*WORK INSTRUCTION:* Select all lines holding the word "Alzheimer" from the entries that follow.

--- RECORDS Enclosed Below ---

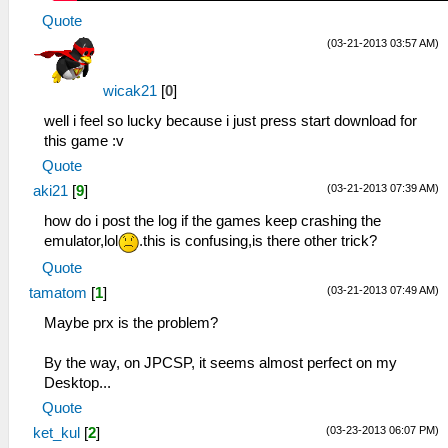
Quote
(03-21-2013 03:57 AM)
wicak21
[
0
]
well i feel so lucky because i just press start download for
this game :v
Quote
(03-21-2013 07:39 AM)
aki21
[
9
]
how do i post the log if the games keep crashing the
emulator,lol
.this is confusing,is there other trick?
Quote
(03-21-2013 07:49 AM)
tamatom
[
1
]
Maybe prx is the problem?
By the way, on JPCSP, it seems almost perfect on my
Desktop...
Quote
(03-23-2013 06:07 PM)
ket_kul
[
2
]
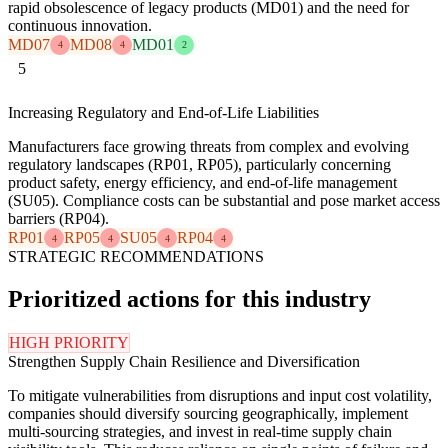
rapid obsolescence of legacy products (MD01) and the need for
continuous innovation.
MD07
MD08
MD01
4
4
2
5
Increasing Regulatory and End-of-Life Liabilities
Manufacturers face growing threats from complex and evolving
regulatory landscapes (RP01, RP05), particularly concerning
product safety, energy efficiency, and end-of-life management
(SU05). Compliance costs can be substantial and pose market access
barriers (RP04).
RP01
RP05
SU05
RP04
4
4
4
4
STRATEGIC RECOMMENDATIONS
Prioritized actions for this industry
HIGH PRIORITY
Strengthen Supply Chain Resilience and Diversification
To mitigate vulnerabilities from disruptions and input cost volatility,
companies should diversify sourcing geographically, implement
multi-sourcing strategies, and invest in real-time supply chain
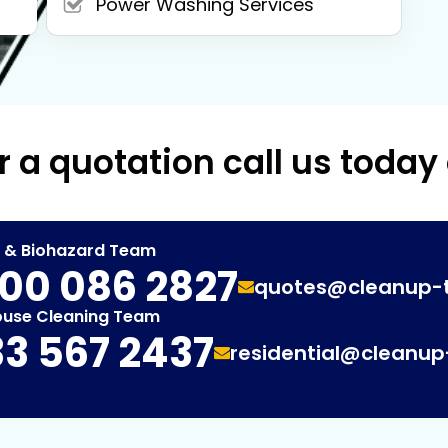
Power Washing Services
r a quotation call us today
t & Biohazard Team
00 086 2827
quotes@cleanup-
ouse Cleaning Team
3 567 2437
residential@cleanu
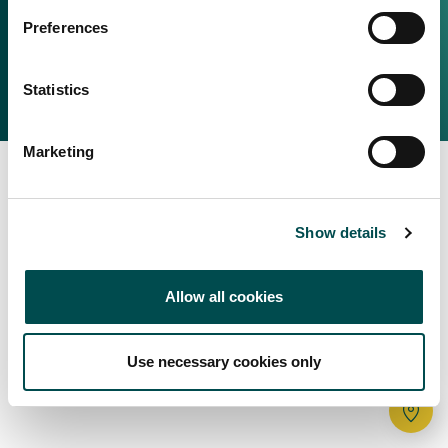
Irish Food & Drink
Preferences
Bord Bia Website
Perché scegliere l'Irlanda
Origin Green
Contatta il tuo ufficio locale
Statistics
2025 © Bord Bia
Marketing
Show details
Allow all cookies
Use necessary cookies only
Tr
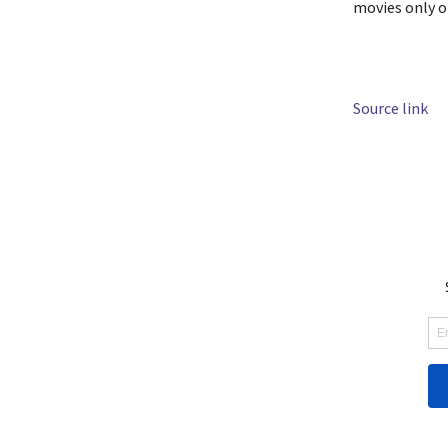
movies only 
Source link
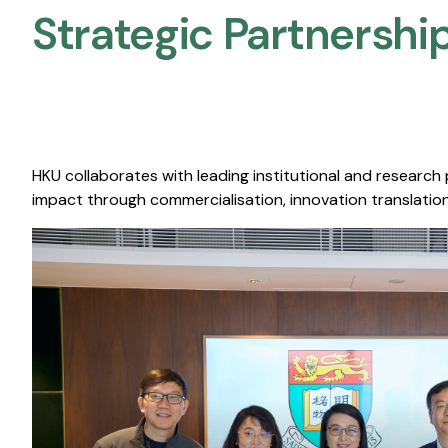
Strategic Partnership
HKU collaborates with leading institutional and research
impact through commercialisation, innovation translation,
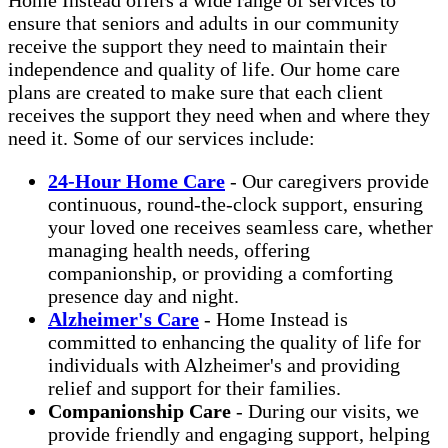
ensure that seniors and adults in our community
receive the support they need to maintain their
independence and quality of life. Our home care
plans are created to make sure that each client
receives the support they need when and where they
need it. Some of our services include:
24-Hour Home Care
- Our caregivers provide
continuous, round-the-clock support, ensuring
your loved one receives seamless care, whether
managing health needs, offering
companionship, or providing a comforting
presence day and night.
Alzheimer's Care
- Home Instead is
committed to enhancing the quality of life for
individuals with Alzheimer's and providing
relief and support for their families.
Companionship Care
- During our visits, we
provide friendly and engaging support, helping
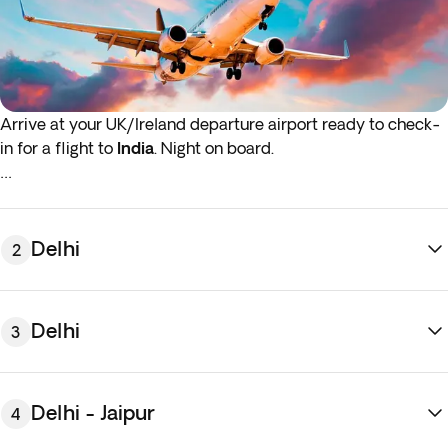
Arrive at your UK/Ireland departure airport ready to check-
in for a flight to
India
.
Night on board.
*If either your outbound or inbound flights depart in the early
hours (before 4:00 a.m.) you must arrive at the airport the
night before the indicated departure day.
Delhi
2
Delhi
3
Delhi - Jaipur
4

--- End of Enclosed RECORDS ---
--- RECORDS Enclosed Below ---

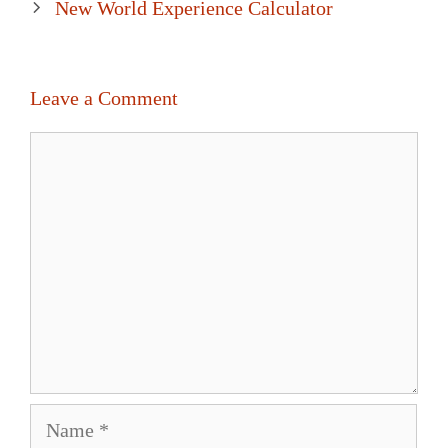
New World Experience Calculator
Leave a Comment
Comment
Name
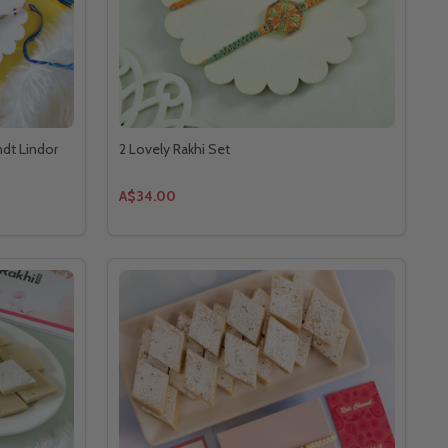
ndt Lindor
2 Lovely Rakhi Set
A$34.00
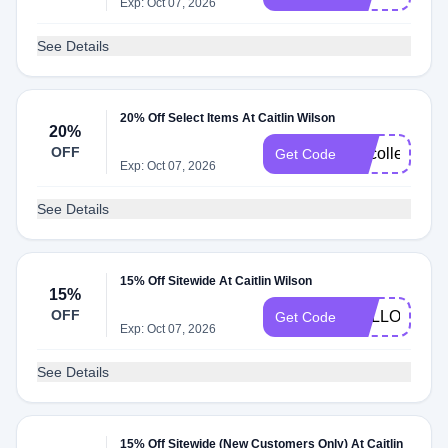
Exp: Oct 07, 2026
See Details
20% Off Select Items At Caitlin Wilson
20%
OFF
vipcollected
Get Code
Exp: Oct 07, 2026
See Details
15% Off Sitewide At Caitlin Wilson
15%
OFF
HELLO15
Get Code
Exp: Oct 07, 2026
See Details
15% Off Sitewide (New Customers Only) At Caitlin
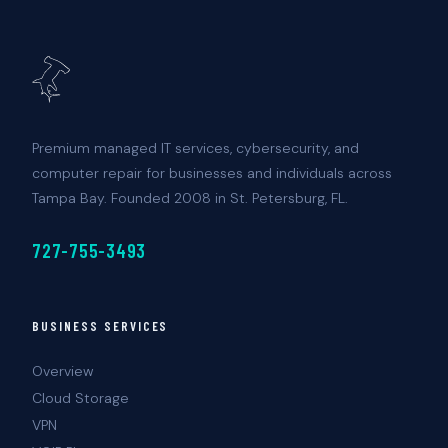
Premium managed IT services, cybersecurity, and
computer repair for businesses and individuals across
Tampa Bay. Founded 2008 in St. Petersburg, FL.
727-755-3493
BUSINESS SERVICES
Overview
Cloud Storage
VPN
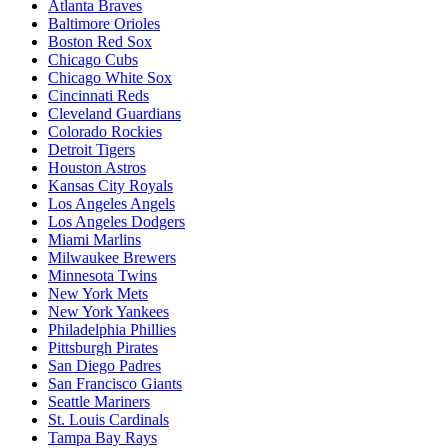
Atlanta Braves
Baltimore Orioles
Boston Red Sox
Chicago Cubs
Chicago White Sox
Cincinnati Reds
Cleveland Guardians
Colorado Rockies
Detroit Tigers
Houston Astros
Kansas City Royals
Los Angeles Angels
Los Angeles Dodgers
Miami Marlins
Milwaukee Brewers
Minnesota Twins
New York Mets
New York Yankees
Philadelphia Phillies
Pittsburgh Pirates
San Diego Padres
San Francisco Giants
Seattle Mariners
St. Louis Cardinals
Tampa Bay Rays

--- End of Enclosed RECORDS ---
--- RECORDS Enclosed Below ---

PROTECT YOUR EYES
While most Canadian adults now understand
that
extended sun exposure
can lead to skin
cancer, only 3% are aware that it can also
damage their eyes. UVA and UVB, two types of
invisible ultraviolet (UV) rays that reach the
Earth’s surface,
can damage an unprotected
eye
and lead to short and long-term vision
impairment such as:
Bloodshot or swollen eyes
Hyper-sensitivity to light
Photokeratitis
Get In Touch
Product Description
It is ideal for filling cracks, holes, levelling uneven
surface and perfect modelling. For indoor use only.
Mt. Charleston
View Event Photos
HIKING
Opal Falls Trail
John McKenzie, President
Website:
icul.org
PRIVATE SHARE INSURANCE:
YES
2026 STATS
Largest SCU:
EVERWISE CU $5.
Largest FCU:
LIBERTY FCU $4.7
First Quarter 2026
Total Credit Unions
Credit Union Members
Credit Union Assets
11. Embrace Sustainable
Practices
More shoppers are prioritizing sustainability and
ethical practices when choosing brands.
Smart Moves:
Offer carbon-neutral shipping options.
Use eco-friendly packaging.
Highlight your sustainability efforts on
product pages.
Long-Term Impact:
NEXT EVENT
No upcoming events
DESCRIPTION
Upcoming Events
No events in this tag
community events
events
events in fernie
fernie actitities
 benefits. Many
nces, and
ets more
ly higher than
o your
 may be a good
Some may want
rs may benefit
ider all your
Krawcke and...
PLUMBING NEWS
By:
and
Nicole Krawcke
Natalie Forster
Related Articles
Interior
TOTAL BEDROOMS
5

--- End of Enclosed RECORDS ---

*EXERCISE SOLUTION:*
Alzheimer's Care
individuals with Alzheimer's and providing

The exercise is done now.